> [AIM OF THE EXERCISE]: Nothing other than the lines from the one containing "is_negatively_weighted" through the last line of the data below should be output, each reproduced exactly.

Extracted page text data:
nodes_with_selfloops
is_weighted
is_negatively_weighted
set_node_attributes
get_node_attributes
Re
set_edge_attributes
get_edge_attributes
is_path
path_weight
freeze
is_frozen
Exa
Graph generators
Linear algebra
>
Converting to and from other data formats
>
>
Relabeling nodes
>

> [RESULT FOR THIS EXERCISE]:
is_negatively_weighted
set_node_attributes
get_node_attributes
Re
set_edge_attributes
get_edge_attributes
is_path
path_weight
freeze
is_frozen
Exa
Graph generators
Linear algebra
>
Converting to and from other data formats
>
>
Relabeling nodes
>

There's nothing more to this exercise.